Experience (the heart of the dossier)¶
This is where most of the value lives. For each role:
- A
###heading with your title, company, and dates. Use honest dates exactly as they were — the Verifier trusts these and won't "correct" them. - Accomplishment bullets, not duty lists. Each should ideally have three parts:
[Action verb] + [what you did, with scope] + [quantified result]
"Reduced false-positive obstacle detection by 41% through a redesigned
sensor-fusion pipeline."
└─ result ──────────────────────┘ └─ what & how ──────────────────┘
Be exhaustive here. Include accomplishments across all the directions you might apply in. If you sometimes target product roles and sometimes ML roles, document both kinds of wins. The Builder will pick the right ones per job — but only from what you've given it.
Education¶
Degrees, fields, and institutions. Add certifications, postdocs, or fellowships as extra bullets if relevant.
Skills¶
A genuine, comma-separated list of skills, domains, and tools you've actually used. The Verifier will flag any skill on a resume that isn't supported here — so this list defines what's "allowed" to appear.
Principles for a strong dossier¶
1. Comprehensiveness beats brevity¶
A regular resume is short because it's tailored to one role. The dossier is the opposite — it should be long and complete, a superset of every resume Maestro could ever build. Missing accomplishments can never make it onto a resume.
2. Quantify everything you honestly can¶
Numbers are the raw material of strong bullets. $18M ARR, 22-person team, 60+ internal teams, 30% cost reduction — these are what turn a generic claim into a credible one. If you have a real number, include it. The agents will only use figures that are actually present.
3. Truth, always — it's enforced¶
Don't pad or inflate. It won't help and it actively hurts:
- The Verifier (Agent 3) fact-checks every resume against this dossier and flags anything unsupported.
- The Critic (Agent 5) treats an impressive-but-unsupported claim as a critical problem to correct, not a strength.
- Anything inflated here propagates to every resume and becomes something you'd have to defend in an interview.
Write only what you'd stand behind under questioning.
4. Cover all the directions you'd apply in¶
If your background spans multiple lanes (say, product and engineering, or robotics and SaaS), make sure each lane is well-represented. The two-axis discovery scoring and the per-job resume tailoring both rely on having genuine material to draw from for whatever role comes up.
5. Keep it current¶
Add new roles and accomplishments as they happen. The updated_at field tracks freshness. A stale dossier means stale resumes.

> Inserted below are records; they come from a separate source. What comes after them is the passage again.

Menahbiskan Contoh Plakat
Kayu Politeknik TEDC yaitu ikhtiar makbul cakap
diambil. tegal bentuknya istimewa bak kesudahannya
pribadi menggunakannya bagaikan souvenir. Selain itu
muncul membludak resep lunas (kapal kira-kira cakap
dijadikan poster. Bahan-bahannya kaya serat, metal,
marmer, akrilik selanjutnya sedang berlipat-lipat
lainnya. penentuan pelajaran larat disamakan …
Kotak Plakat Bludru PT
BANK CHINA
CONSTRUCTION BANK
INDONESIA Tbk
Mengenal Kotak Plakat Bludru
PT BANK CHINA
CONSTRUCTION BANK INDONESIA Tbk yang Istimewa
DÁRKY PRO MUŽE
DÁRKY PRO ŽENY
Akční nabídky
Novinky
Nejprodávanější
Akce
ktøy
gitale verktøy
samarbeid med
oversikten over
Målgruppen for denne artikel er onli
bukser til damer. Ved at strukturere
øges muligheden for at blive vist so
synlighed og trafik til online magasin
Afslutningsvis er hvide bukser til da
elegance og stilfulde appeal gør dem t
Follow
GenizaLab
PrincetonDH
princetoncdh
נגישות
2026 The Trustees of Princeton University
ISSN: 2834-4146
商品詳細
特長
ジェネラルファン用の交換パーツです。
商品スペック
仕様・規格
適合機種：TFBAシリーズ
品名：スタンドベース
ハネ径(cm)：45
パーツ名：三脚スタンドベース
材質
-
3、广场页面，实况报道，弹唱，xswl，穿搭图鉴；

How the dossier interacts with your config¶
The dossier and the config tab play different roles — keep them distinct:
Dossier (master_doc) |
Config (config tab) |
|
|---|---|---|
| Describes | What you've actually done (your background) | The roles you're targeting and your settings |
| Used for | Building resumes; background-fit scoring | Target-fit scoring; identity header; model choices |
| Example | "Drove $18M ARR at Acme Robotics" | target_titles = Director of Product |
📌 Your
profile_summaryinconfigdescribes your career identity for background-fit scoring; yourtarget_titlesdescribe the role you want for target-fit scoring. The dossier is the deep evidence behind the background side. Keeping these separated is what lets an over-qualified candidate target a more junior role without every match getting stamped "no fit." See Architecture → two scoring axes.

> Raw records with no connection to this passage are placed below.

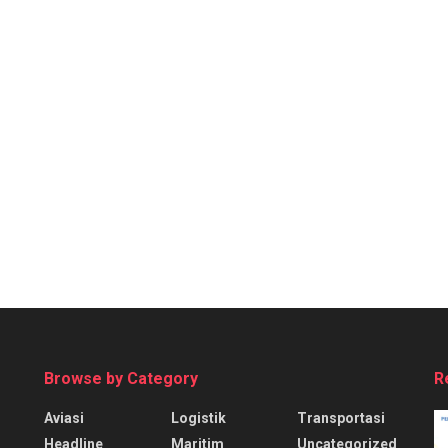
Browse by Category
R
Aviasi
Logistik
Transportasi
Headline
Maritim
Uncategorized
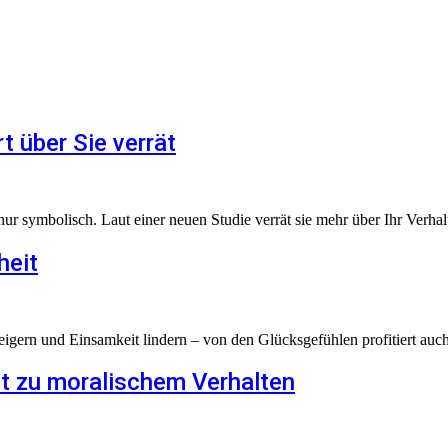
 über Sie verrät
nur symbolisch. Laut einer neuen Studie verrät sie mehr über Ihr Verhal
heit
teigern und Einsamkeit lindern – von den Glücksgefühlen profitiert auch
t zu moralischem Verhalten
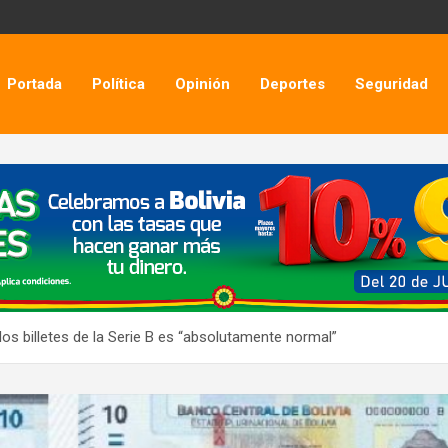
Portada
Política
Opinión
Deportes
Seguridad
 los billetes de la Serie B es “absolutamente normal”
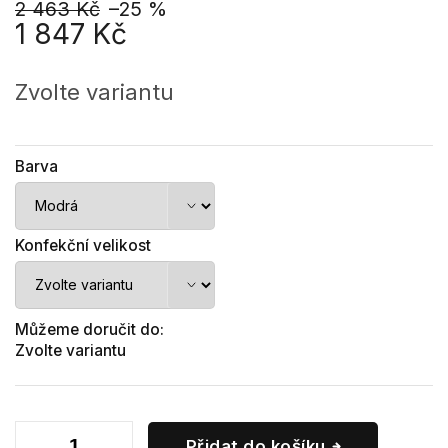
2 463 Kč
–25 %
1 847 Kč
Měrná
cena:
Zvolte variantu
Barva
Konfekční velikost
Můžeme doručit do:
Zvolte variantu
Přidat do košíku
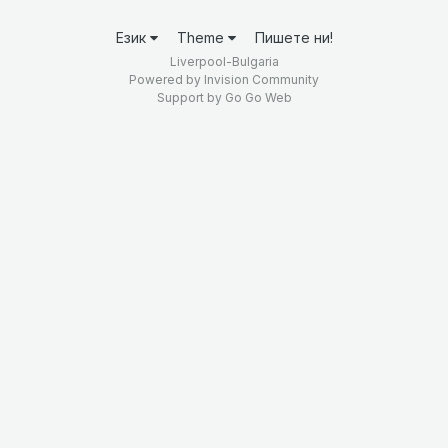
Език
Theme
Пишете ни!
Liverpool-Bulgaria
Powered by Invision Community
Support by
Go Go Web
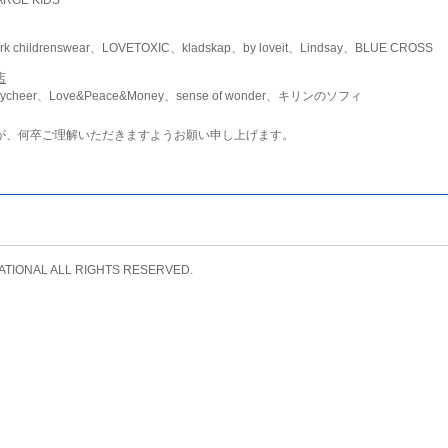
childrenswear、LOVETOXIC、kladskap、by loveit、Lindsay、BLUE CROSS
店
ycheer、Love&Peace&Money、sense of wonder、キリンのソフィ
が、何卒ご理解いただきますようお願い申し上げます。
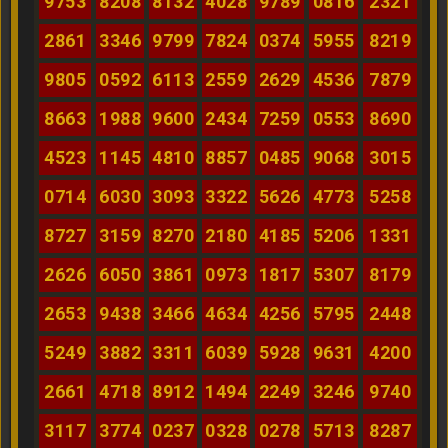
9753
8208
8132
4028
9789
0816
2321
2861
3346
9799
7824
0374
5955
8219
9805
0592
6113
2559
2629
4536
7879
8663
1988
9600
2434
7259
0553
8690
4523
1145
4810
8857
0485
9068
3015
0714
6030
3093
3322
5626
4773
5258
8727
3159
8270
2180
4185
5206
1331
2626
6050
3861
0973
1817
5307
8179
2653
9438
3466
4634
4256
5795
2448
5249
3882
3311
6039
5928
9631
4200
2661
4718
8912
1494
2249
3246
9740
3117
3774
0237
0328
0278
5713
8287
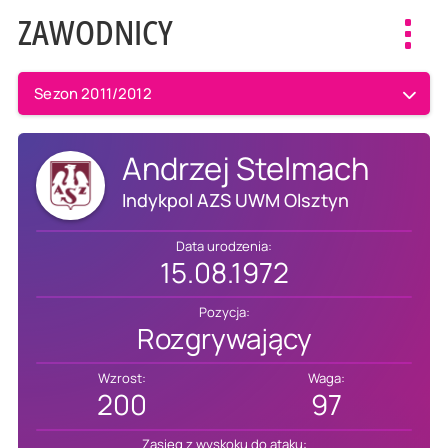
ZAWODNICY
Toggl
navig
Sezon 2011/2012
Andrzej Stelmach
Indykpol AZS UWM Olsztyn
Data urodzenia:
15.08.1972
Pozycja:
Rozgrywający
Wzrost:
Waga:
200
97
Zasięg z wyskoku do ataku:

Importing from an existing resume¶
The quickest way to start: take your most complete existing resume or CV, paste it into the dossier, then expand it — add the accomplishments and metrics you trimmed to keep that resume short, plus roles or projects relevant to other directions you'd apply in. The dossier should end up noticeably longer than any single resume you've ever sent.